The department will formulate a scheme, which will be implemented through the urban arts commission, to restore private heritage structures through government funds.
“We want to create streetscapes,” Sardesai said after the meeting. “We will do it on a pilot basis where structures which are privately owned will be restored at government cost. We will try to create a scheme and we will name the scheme appropriately.
The scheme will be tested out in Margao on a single heritage structure to check its viability, Sardesai said. “Other areas have been given to the Charles Correa foundation, which will be looking at Assagao. In Panaji, it is under the Smart City Mission and they have their own funds,” he said.
He explained that at the moment, the state government isn’t permitted to spend public money to restore private heritage homes or structures. Owners of heritage structures often find it difficult and expensive to maintain such structures, which then slip into disrepair or are sold off for redevelopment,The Times of India reported.

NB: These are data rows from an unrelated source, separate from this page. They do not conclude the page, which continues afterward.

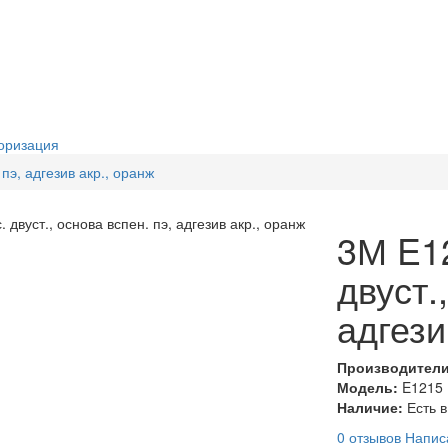
оризация
пэ, адгезив акр., оранж
3М E1
двуст.
адгези
Производител
Модель:
E1215
Наличие:
Есть 
0 отзывов
Напис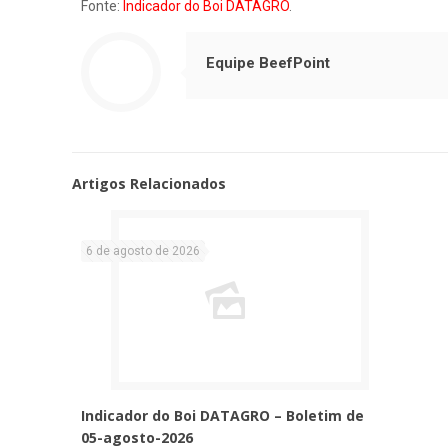
Fonte:
Indicador do Boi DATAGRO
.
Equipe BeefPoint
Artigos Relacionados
6 de agosto de 2026
Indicador do Boi DATAGRO – Boletim de
05-agosto-2026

“The private party had to cede rights and give it to the government if they wanted their structure to be preserved,” Sardesai said. “But nobody is going to cede rights and give their house to the government. The church is not going to give ownership of its structures to the state government.”
He said that heritage walks are gaining popularity and it is vital to preserve structures steeped in history. “Now, if there is nothing to see, what kind of heritage walks will we have?” Sardesai said. “Why should tourists come? Heritage is meant to be shown to people and tourists.”